Creativity in scientific research
When we import these simple ideas into the realm of scientific research, we obviously meet the following question: is scientific research of an intuitive type, or is it a rational type of creativity? During the first, creative phase, the leading expression of mind is intuition (or at least it should be); while later, during the communicative (informative) phase, we must cling to rational languages of expression. Similarly, Henri Poincaré, at the end of the 19th century, declared: communication (among scientists) is based on bare facts, while discoveries are based on imagination. In addition to this, Andrej Župančič, a famous Slovenian biologist, complimented: The creative phase is inductive and hypothetical, while the communicative phase is deductive and empirically verifiable. But in practice, final verification of scientific results often leads back to new methods, and these methods are again developed by intuition. Therefore, sharp division is quite impossible. We should rather say that intuitive and rational approaches are entwined together into a single creative process.
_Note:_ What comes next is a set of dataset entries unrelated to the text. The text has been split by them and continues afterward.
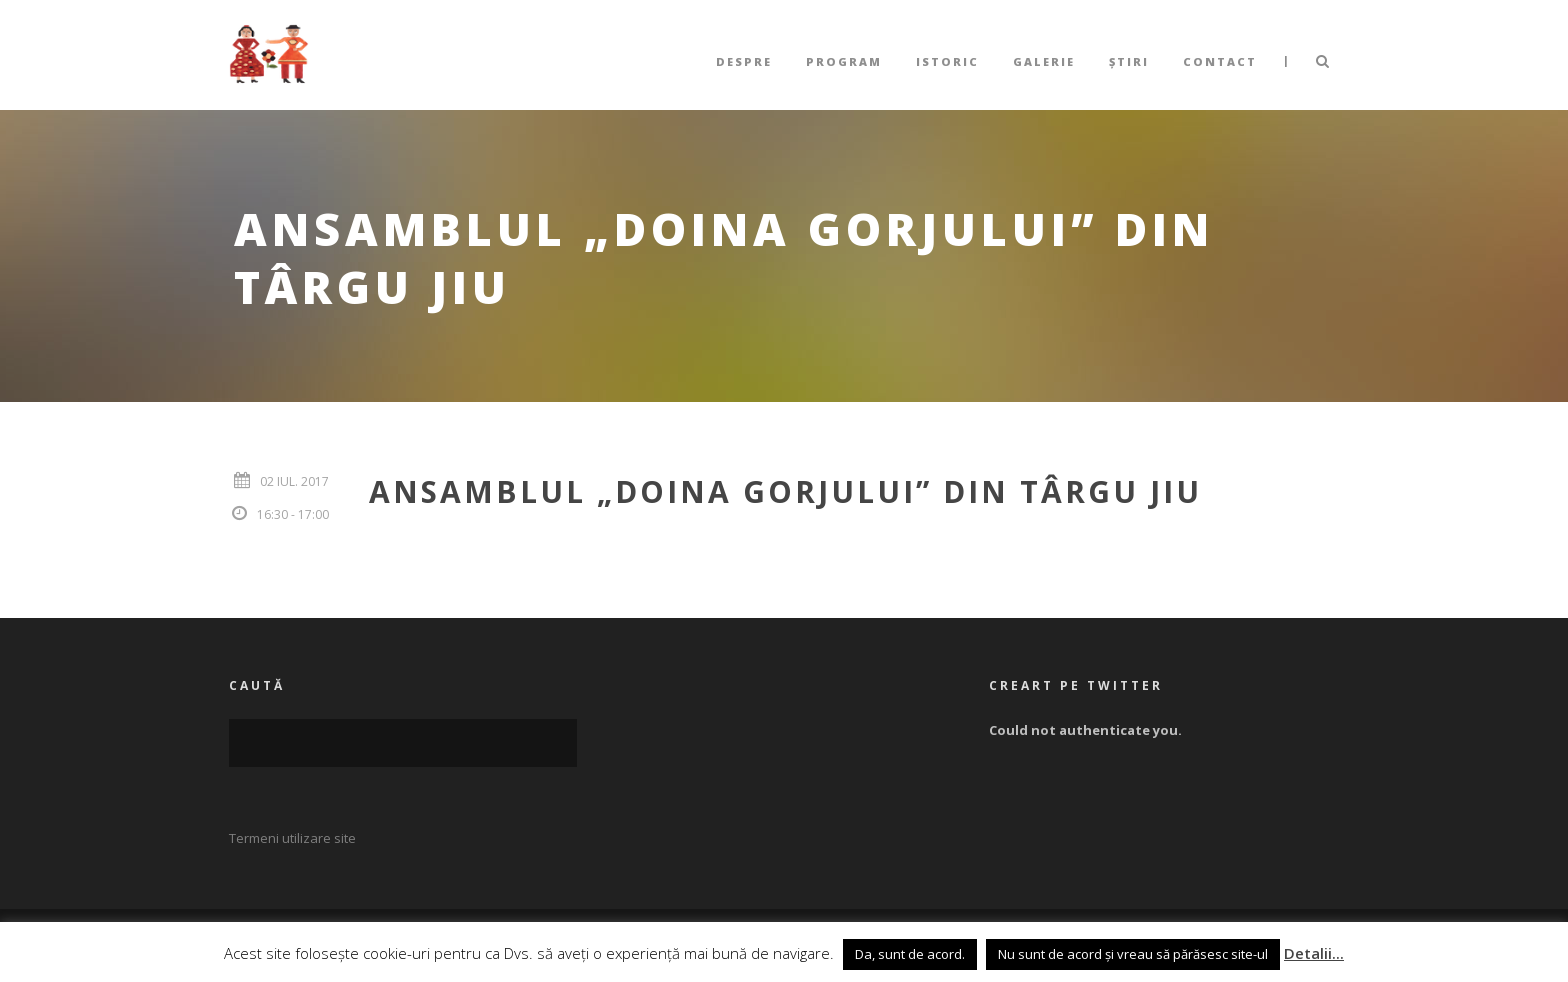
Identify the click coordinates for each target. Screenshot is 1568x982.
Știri (1129, 61)
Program (844, 61)
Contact (1220, 61)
In short, the both types are necessary: in the creative phase, a scientist’s work is intuitive, illogical, and metaphorical, beyond words; while in the communicative phase it is rational, logical, and apt for verbal expression.
Science and spirituality
A stubborn rationalist (or alternatively, a religious fanatic) would say that scientific creativity and spiritual liberation are two totally separate realms of our human existence. But such a view is unjustifiably truncated: it is advocated mainly by those who only read about final (visible) achievements of modern science but do not take any active part in its deeper philosophical (or spiritual) implications. Namely, as we have seen, the two apparent extremes are originating from the same source. All great scientists have given full tribute to meditative insight into fresh ideas that never before had been considered seriously. It was just this spiritual insight that had led them into newly discovered lands – and also gave them strength and patience, so necessary to persevere on their difficult path (maybe against many oppressions of conservative society within a certain period).
Orphism as union of science, art, and spirituality
Remember only the ancient orphic scientists like the great Pythagoras: his mathematical laws of music scales were, to him, grammar of a definite divine language. Or maybe, on another side of timeline, remember Einstein’s reflections on philosophy, together with his playing a violin. When reading biography of such great scientists or inventors, again we are aware of their continuous tie with the transcendental divine: Yes, definitely, it was the source of their inspiration. In our living experience, science and spirituality are only two different expressions (two different modes of manifestation) pertaining to the same reality: the observer and the observed are fused into one.